Pierre
Pestieau
Certains
d’entre vous ont sans doute lu le roman à succès de Dimitri Verhulst au
titre surprenant La Merditude des choses (1). Plus nombreux sont
ceux qui ont vu le film qui en a été tiré et qui a eu un grand succès en
Belgique comme en France (2). Le roman décrit surtout la
jeunesse de l’auteur qui vit dans une maisonnée étonnante. La seule femme y
était sa grand-mère, propriétaire du logis qui abritait aussi ses quatre fils adultes à commencer par le père de l’auteur, le facteur du
village, qui a hérité de son propre père un alcoolisme à toute épreuve. C'est
aussi le seul de la fratrie à occuper un emploi à temps plein, les autres naviguant entre petits
boulots, délinquance et oisiveté à outrance. Dimitri vit donc avec son père et ses trois oncles chez
sa grand-mère, une sainte femme qui fait leur lessive, les laisse boire sa
maigre pension et nettoie le mobilier avant le passage de l'huissier. Les
quatre frères et le jeune garçon passent l’essentiel de leur temps à écluser
les bars de Reetveerdegem (village fictif situé non loin d’Alost) lors de
beuveries épiques. Ils défendent à coups de poing l'honneur familial,
organisent des Tours de France éthyliques ou des courses de vélo nudistes.
J’ai beaucoup aimé ce roman qui appelle plusieurs réflexions. D’abord même si l’action se déroule en pays flamand il y a une vingtaine d’années, il aurait pu tout aussi bien se passer en Wallonie. En lisant se roman, on finit par adopter cette famille de marginaux à tels point qu’on se met à trouver que ce sont les gens « normaux » qui sont marginaux.

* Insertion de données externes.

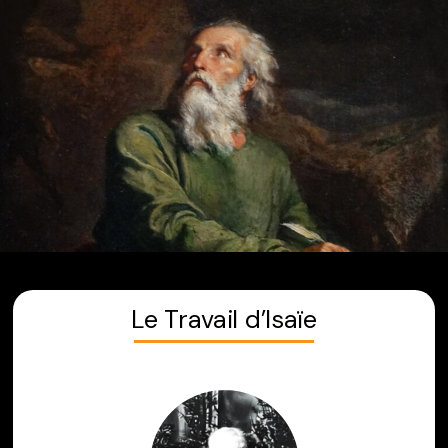
Aller
au
contenu
Le Travail d’Isaïe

J’ai beaucoup aimé ce roman qui appelle plusieurs réflexions. D’abord même si l’action se déroule en pays flamand il y a une vingtaine d’années, il aurait pu tout aussi bien se passer en Wallonie. En lisant se roman, on finit par adopter cette famille de marginaux à tels point qu’on se met à trouver que ce sont les gens « normaux » qui sont marginaux.

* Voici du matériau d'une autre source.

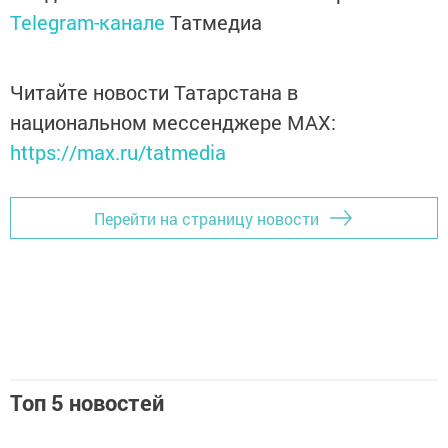
Telegram-канале
Татмедиа
Читайте новости Татарстана в
национальном мессенджере MАХ:
https://max.ru/tatmedia
Перейти на страницу новости
Топ 5 новостей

L’auteur est peu explicite
sur les moyens de subsistance de sa famille ; il parle bien de la
« petite pension » de sa grand-mère, du salaire de son père facteur qui
sans nul doute doit abuser des ses congés de maladie mais on ne sait pas si les
trois autres frères émargent à l’assistance publique ou touchent des allocations
de chômage. Ce qui est vraisemblable dans la normalitude belge. On sait qu’il
leur arrive de travailler au noir. Rien de plus.

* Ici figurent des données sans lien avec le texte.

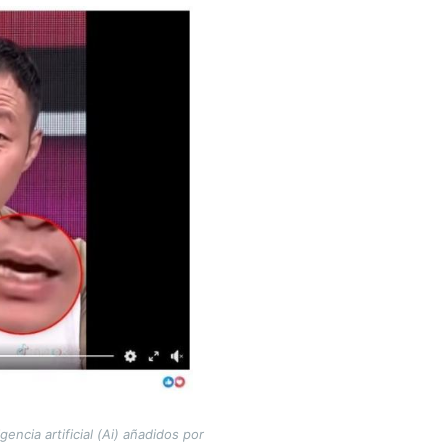
ncia artificial (Ai) añadidos por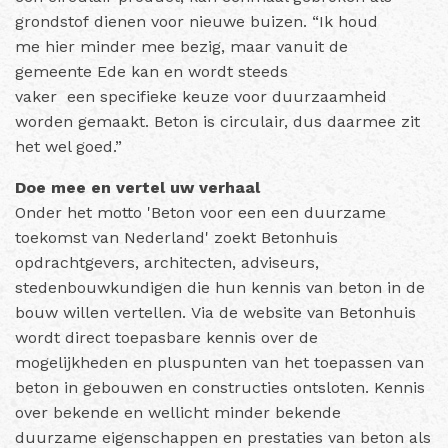
grondstof dienen voor nieuwe buizen. “Ik houd
me hier minder mee bezig, maar vanuit de
gemeente Ede kan en wordt steeds
vaker een specifieke keuze voor duurzaamheid
worden gemaakt. Beton is circulair, dus daarmee zit
het wel goed.”
Doe mee en vertel uw verhaal
Onder het motto 'Beton voor een een duurzame
toekomst van Nederland' zoekt Betonhuis
opdrachtgevers, architecten, adviseurs,
stedenbouwkundigen die hun kennis van beton in de
bouw willen vertellen. Via de website van Betonhuis
wordt direct toepasbare kennis over de
mogelijkheden en pluspunten van het toepassen van
beton in gebouwen en constructies ontsloten. Kennis
over bekende en wellicht minder bekende
duurzame eigenschappen en prestaties van beton als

La plupart des lecteurs de ce livre appartiennent sans
nul doute au monde des gens « convenables » qui ne supporteraient pas
d’avoir des voisins comme ces six personnages. Bien sûr le marché immobilier
est suffisamment efficace pour éviter ce genre de proximité. Il demeure qu’on
peut se poser la question de la responsabilité de l’Etat face à cette
situation. Un libertaire estimera qu’il ne faut rien faire ; aussi
longtemps que leurs activités n’empiètent pas sur notre liberté, laissons les
vivre. Il ajoutera que le fait que cette famille a produit un romancier de
qualité qui s’est nourri de son expérience de jeunesse justifie à soi seul de
ne pas intervenir. Il citera Bernanos : « Les plus hautes fleurs de la civilisation humaine ont poussé sur les fumiers de la misère ».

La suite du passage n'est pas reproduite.